The letter also outlines a strategy of kidnappings of U.S. soldiers and greater attacks on "collaborators," Kurds and particularly Shiites, saying "the best solution" is to spark war between Iraq's Shiite majority and Sunni minority.
Insurgents have mounted a string of car and suicide bombings in recent weeks — the deadliest in the northern city of Irbil on Feb. 1, when two bombers blew themselves up at Kurdish party offices, killing at least 109 people.
Since Jan. 1, at least 261 Iraqi civilians have been killed in major suicide attacks or car bombings, according to an AP tally based on reports issued by the U.S. military or Iraqi police. Neither the Iraqi interim government nor the U.S. military provides comprehensive figures on Iraqi casualties nationwide.
At least 532 U.S. service members have died since the beginning of military operations in Iraq, according to the Department of Defense. Of those, 372 died as a result of hostile action.
The Baghdad recruitment center was surrounded by barbed wire with sandbagged posts in front. But around 300 Iraqis were gathered outside the center's locked gates, and were completely exposed when the car exploded at about 7:25 a.m. Some were lined up to join the military, others waiting to depart for training in Jordan.

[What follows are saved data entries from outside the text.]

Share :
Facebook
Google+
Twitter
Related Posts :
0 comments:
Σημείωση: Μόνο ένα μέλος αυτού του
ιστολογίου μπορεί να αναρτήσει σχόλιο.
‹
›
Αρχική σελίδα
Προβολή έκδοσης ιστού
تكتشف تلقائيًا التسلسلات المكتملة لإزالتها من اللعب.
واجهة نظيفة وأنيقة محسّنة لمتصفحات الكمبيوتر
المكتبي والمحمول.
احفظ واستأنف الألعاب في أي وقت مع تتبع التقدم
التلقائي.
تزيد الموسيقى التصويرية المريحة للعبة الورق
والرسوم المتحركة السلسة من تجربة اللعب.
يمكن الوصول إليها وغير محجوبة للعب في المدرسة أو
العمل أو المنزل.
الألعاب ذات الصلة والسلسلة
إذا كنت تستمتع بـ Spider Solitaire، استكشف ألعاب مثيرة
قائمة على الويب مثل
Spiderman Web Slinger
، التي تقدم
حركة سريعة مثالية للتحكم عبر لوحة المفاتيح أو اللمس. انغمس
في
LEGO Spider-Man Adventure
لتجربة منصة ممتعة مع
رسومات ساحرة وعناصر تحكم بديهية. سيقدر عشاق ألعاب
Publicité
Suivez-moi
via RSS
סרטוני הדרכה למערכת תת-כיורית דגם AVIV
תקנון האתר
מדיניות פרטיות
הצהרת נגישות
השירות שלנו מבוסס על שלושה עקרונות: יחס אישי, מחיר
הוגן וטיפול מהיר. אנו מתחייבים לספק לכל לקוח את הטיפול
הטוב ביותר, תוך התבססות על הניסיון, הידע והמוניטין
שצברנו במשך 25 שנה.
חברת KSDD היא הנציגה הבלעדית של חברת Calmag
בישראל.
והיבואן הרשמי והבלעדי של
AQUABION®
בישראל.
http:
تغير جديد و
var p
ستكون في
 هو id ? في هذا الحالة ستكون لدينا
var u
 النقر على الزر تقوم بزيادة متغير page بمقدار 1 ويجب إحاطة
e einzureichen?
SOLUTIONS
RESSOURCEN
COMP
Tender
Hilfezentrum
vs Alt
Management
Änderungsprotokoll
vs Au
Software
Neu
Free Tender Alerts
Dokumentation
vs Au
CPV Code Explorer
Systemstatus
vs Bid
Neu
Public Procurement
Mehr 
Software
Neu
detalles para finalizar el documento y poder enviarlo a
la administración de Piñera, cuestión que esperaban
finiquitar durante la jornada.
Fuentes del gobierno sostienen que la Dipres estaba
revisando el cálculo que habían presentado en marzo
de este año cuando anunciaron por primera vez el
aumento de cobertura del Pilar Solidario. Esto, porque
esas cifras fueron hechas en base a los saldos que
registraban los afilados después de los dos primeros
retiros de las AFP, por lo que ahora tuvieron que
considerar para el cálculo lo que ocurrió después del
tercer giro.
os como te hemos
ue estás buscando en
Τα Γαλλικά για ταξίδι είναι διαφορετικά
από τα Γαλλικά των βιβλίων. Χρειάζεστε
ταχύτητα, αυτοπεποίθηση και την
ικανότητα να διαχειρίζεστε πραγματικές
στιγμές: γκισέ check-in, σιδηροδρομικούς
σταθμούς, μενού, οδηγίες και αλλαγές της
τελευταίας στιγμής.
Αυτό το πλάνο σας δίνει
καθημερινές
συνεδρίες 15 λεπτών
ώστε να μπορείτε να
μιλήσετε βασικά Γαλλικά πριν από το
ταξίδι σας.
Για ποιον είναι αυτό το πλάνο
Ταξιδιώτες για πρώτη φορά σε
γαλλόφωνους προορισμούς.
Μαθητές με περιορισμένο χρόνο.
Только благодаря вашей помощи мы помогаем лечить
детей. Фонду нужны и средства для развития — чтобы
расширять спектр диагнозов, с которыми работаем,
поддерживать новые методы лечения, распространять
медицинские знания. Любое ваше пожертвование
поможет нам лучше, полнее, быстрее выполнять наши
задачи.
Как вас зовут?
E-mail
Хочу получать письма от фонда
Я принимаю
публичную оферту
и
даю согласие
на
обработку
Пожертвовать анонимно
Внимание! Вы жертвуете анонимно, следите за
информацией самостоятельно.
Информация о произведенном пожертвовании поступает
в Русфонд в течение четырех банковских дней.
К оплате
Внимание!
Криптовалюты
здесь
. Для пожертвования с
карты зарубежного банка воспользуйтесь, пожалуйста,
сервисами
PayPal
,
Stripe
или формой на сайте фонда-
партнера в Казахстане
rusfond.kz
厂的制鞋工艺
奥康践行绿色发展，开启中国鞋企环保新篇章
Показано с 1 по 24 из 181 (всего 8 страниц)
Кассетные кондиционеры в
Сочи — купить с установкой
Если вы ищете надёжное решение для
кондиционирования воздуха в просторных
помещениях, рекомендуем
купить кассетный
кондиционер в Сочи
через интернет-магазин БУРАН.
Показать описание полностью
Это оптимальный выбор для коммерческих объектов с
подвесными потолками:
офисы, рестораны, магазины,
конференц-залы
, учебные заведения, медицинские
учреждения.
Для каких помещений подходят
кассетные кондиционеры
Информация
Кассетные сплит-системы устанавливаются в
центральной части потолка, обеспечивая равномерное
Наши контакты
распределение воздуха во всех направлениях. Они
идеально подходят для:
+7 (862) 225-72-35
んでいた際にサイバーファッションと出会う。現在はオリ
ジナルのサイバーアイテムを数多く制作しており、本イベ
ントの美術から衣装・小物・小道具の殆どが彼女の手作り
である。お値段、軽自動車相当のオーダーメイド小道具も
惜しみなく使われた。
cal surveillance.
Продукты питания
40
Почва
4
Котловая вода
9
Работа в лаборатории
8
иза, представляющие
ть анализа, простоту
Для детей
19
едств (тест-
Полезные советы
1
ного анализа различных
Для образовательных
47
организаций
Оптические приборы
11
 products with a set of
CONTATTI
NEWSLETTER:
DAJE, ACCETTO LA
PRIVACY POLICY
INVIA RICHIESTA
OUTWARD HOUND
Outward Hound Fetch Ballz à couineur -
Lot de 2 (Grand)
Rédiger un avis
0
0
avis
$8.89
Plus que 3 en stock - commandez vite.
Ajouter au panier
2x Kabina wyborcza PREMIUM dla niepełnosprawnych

"I was just telling my buddy that it was very dangerous to be standing here," said Ali Hussein, 22. He lay on a bed soaked in his blood at Karkh Hospital, his body shaking as he gasped for air. "Then I felt nothing but fire."
Another of the wounded, Abbas Hussein, 39, an army veteran looking to re-enlist, said the would-be volunteers in line "were all happy and excited."
"I wanted to rejoin because I love my country, the great Iraq," he said. "I wanted to protect the people."